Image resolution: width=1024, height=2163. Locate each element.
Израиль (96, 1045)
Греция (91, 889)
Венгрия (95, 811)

※ ※ ※

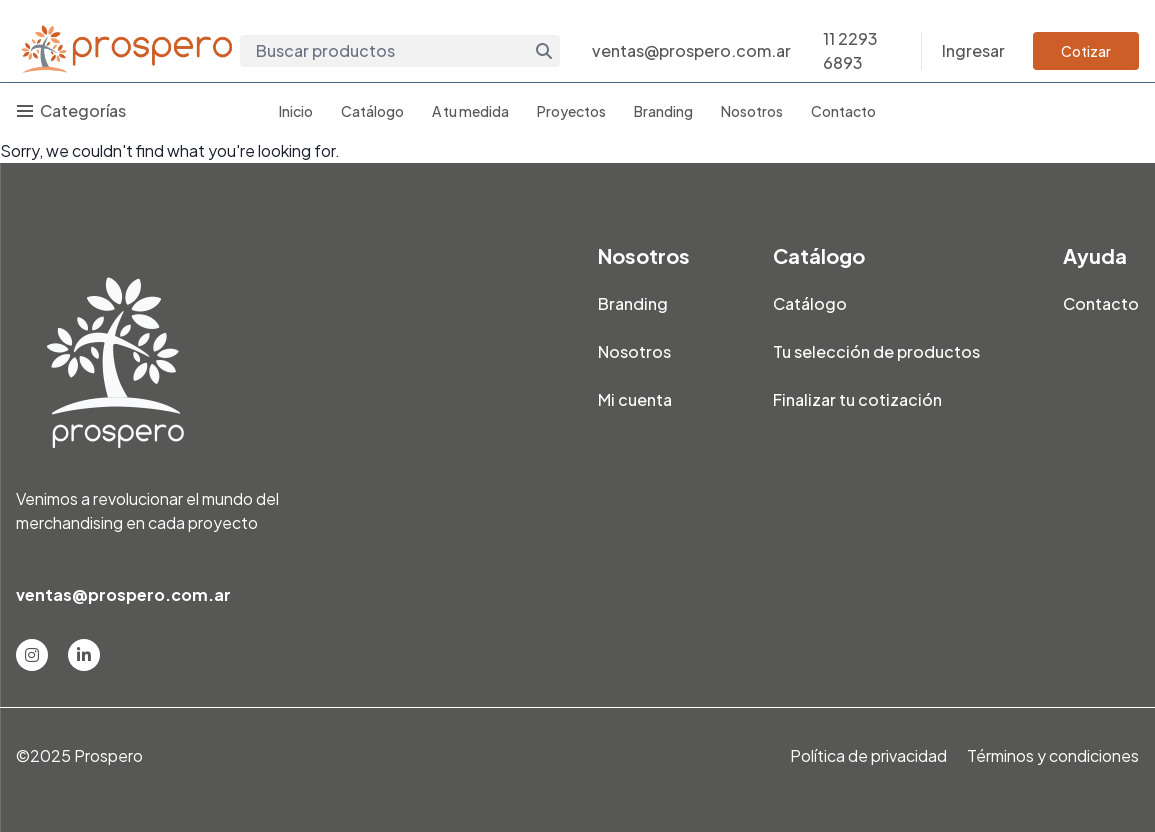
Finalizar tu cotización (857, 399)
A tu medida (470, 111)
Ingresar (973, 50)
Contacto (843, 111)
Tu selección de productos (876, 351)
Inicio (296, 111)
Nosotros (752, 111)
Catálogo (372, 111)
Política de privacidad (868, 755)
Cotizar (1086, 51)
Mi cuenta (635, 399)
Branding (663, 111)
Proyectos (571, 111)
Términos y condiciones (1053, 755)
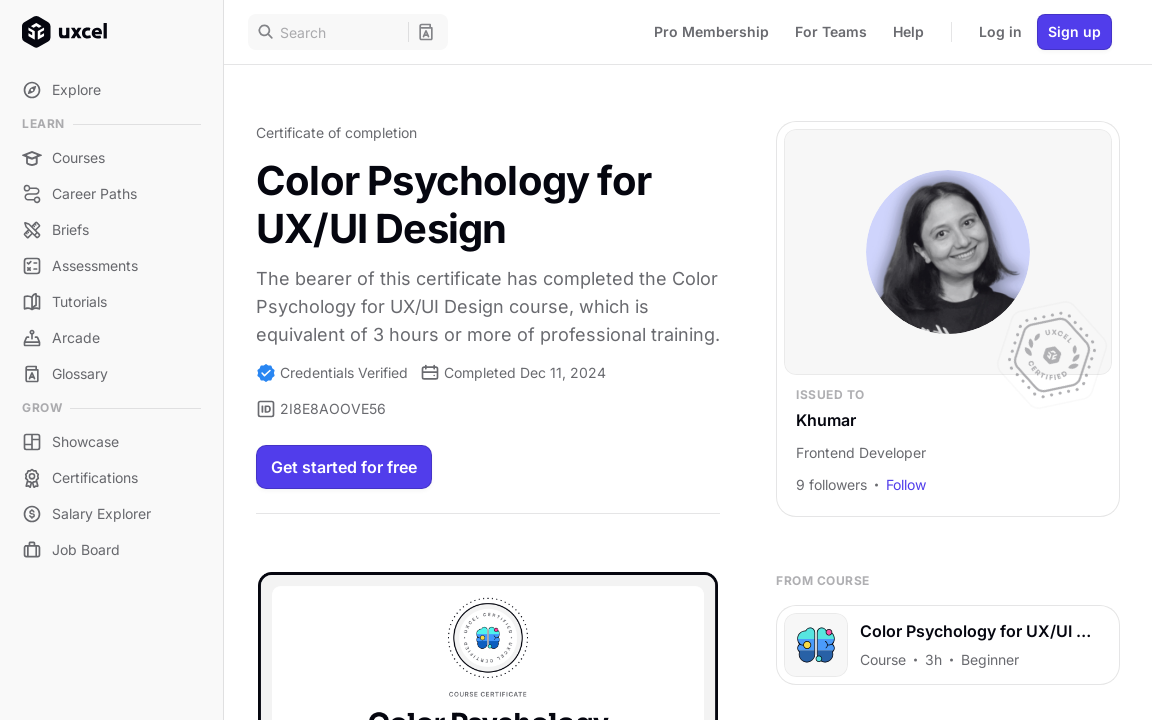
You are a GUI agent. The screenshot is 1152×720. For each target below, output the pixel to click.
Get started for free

※ ※ ※

• What to produce: Which lines in the records above include the word "each"? Copy them out.

• Written solution:
Image resolution: width=1024, height=2163. Locate each element.
You are a GUI agent. The screenshot is 1152×720. For each target below, output the pixel to click.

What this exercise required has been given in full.